Cost cutting is not viewed strategically (or favorably) by the rest of the Supply Chain either. If you think otherwise, then tell me, have you asked them? This might help explain the absolutely horrendous change management issues that we have all faced as practitioners. Cost reduction is not very high on the goal sheet of any of our major internal stakeholders, other than the CFO. And if it is, it’s either there temporarily or was imposed by someone else. What your stakeholders and their stakeholders will say is that they want Exceptional Business Results (EBR) that drive long term competitive advantage. Since the focus on cost or Total Cost of Ownership (TCO) ignores many of the other elements that contribute to EBR, it may actually be sub-optimizing the entire system. While I do understand that we have moved from the traditional three-bids-and-a-buy to using TCO calculations, risk analysis, supplier management, decision optimizing, and all of the other best practices out there that you can buy in cubes, magic boxes, checker boards and benchmarking quartiles, it’s still not enough! Since the initial goal of the process is cutting costs, it will always be like rolling a large boulder up the devil’s staircase. We lose the argument with the entire system before we even start the conversation because they see the goal of cutting costs as a threat to the rest of those elements in their system that are contributing value towards EBR. In most cases, they are right. Most of the time, Sourcing doesn’t even know what those elements are — forget about knowing what their impact is on the EBR. This also explains why Strategic Sourcing has never been fully integrated into the Supply Chain and why many still continue to think of those two functions as separate from each other.

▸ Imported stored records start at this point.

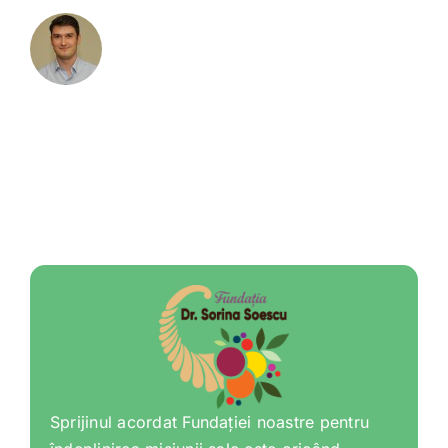
Sprijinul acordat Fundației noastre pentru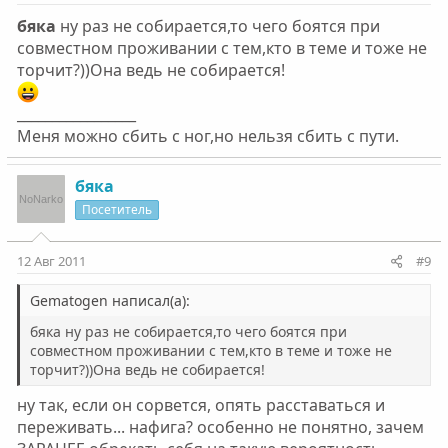
бяка
ну раз не собирается,то чего боятся при
совместном проживании с тем,кто в теме и тоже не
торчит?))Она ведь не собирается!
_________________
Меня можно сбить с ног,но нельзя сбить с пути.
бяка
Посетитель
12 Авг 2011
#9
Gematogen написал(а):
бяка ну раз не собирается,то чего боятся при
совместном проживании с тем,кто в теме и тоже не
торчит?))Она ведь не собирается!
ну так, если он сорвется, опять расставаться и
переживать... нафига? особенно не понятно, зачем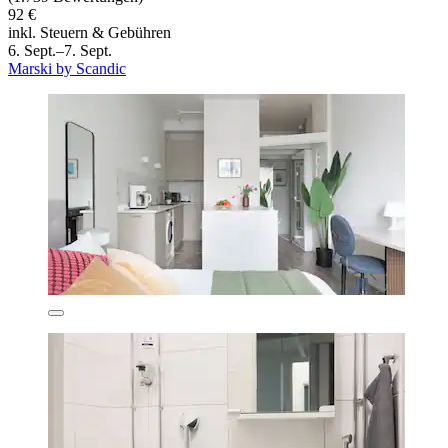
92 €
inkl. Steuern & Gebühren
6. Sept.–7. Sept.
Marski by Scandic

In addition, the argument that we proposed almost ten (10) years ago, that the sourcing process cannot be strategic and competitive differentiator if everyone else is also doing it, still holds. Think about it. We are all using basically the same process, going to the same supply base and trying to extract the same leverage using the same techniques. What we have just described is a “commoditized” process. Beating down the same suppliers that all your competitors are beating down for the same 3-5% savings just isn’t strategic. Call it something else, but it isn’t strategic!

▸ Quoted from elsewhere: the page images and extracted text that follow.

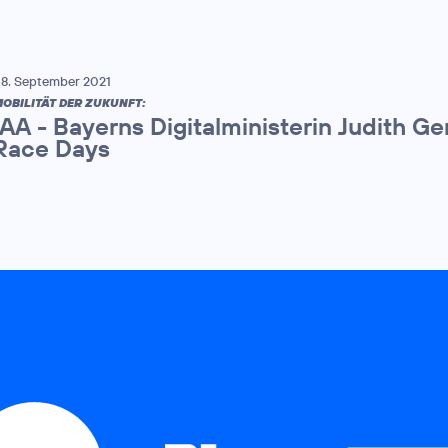
8. September 2021
OBILITÄT DER ZUKUNFT:
IAA - Bayerns Digitalministerin Judith G
Race Days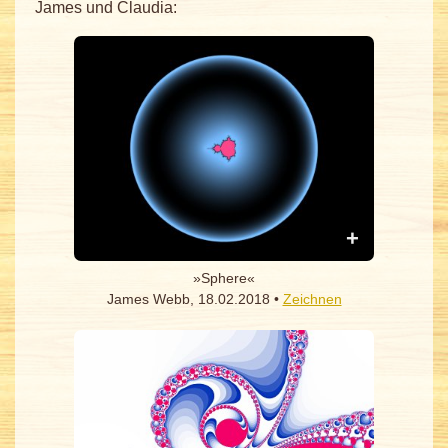
James und Claudia:
»Sphere«
James Webb, 18.02.2018 •
Zeichnen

We can continue to differentiate ourselves on the basis of improving this “commoditized” process using best practices OR we can fundamentally alter the game by using a set of next practices. We can either compete against others or we can move our organizations to competition free zones. We can either benchmark ourselves against others who are all in the “commodity” world or we can re-define the measurement system so there is no benchmark for a while. We can either move up and down the traditional TCO curve or create and relocate to a totally different value curve. We can either defend our position in existing markets or create new markets. How great would it be to get the best terms for a contract without ever needing to negotiate? That’s what I’m proposing.

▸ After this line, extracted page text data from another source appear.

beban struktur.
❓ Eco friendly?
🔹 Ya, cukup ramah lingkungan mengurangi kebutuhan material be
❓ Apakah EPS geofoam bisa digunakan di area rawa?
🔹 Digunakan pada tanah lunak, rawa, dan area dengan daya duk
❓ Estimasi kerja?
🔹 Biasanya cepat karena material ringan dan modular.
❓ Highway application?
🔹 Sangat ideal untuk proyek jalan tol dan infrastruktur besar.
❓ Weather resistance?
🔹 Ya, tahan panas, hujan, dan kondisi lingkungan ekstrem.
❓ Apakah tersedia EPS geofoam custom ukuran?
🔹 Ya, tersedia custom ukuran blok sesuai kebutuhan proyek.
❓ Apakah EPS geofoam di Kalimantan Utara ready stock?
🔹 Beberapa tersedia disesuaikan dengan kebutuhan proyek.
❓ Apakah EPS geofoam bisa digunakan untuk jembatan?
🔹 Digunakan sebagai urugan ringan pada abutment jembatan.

There are intended consequences and unintended consequences to all Strategic Sourcing decisions. Some of these consequences have a positive impact on the overall value while others have a negative impact. Some of these are known consequences while many are unknown consequences. Since the Strategic Sourcing process is based on TCO, it often only takes into account some of the variables needed to create Exceptional Business Results. As it stands, the Strategic Sourcing process is constrained from ever incorporating all of the variables mentioned above (intended consequences, unintended consequences, positive and negative, etc.). The result, many times, is a decision that clearly optimizes at the TCO level but sub-optimizes at the system level. (Exceptional Business Results Sourcing optimizes at a systems level). Tweaking the current process with best practices will certainly give you some benefits but it will clearly not lead to any type of sustainable transformation or EBR. For that you need next practices. And over the last year, we’ve created a suite of services to help our clients capture increasing value through each step-change of the Strategic Transformation. That is the summation of our argument.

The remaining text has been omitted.